Various levels of protection against x-irradiation damage in bacteriophage T1 may be obtained by the addition of inorganic salts to the aqueous virus suspensions during irradiation.
The highest survival values are obtained with the nitrite salts, and their protective power is attributed primarily to their function as reducing agents.
The nitrate ion shows greater protection than the corresponding sulfate or chloride ions. This may be due in part to the lower energy level of the nitrate ion, by reason of resonance. Since greater expenditure of incident energy is required to raise the ion from the ground state, the energy thus dissipated may be ineffective in the inactivation of virus particles.
The ammonium salts exhibit protection of a different order of magnitude from that of the metallic salts. It is postulated that NH4+ protects in a threefold way: (a) dehydration, (b) reduction, in which the ammonia is oxidized to nitrite and the nitrite to nitrate, and (c) stabilization of the virus protein.
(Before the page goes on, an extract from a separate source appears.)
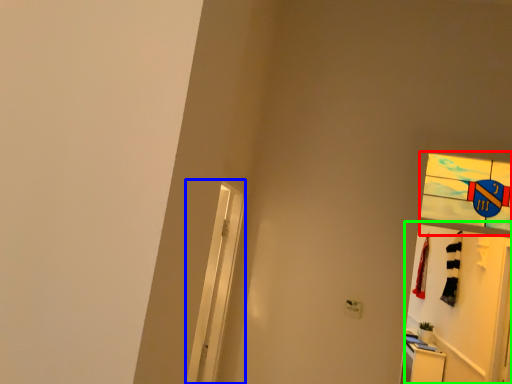 Question: Considering the real-world distances, which object is farthest from glass window (highlighted by a red box)? screen door (highlighted by a blue box) or door (highlighted by a green box)?

Choices:
 (A) screen door
 (B) door

Answer: (B) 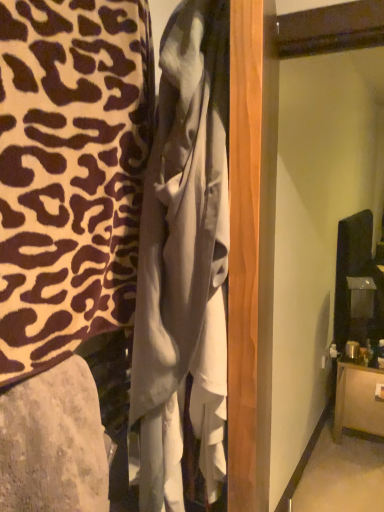 Question: In terms of width, does brown wood cabinet at lower right, the 1th furniture positioned from the bottom, look wider or thinner when compared to matte gray fabric at lower left, the second furniture in the left-to-right sequence?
Metallic salts likewise protect, but a point of maximum protection is reached in lower concentrations than in the case of the ammonium salts. After this maximum protection is reached, there is a rapid decline in survival with increased concentration. This prevents protection of the order of magnitude that can be obtained with the ammonium salts. It is postulated that a specific cationic interaction with the phage may be responsible for the decreased protection.
Bacteriophage is protected during x-irradiation by an alkaline pH, in the case of NH4OH. This protection could not be produced with NaOH, presumably because of the greater hydrolysis of the protein components of the virus particle in solutions of NaOH, whereas NH4OH stabilizes the protein.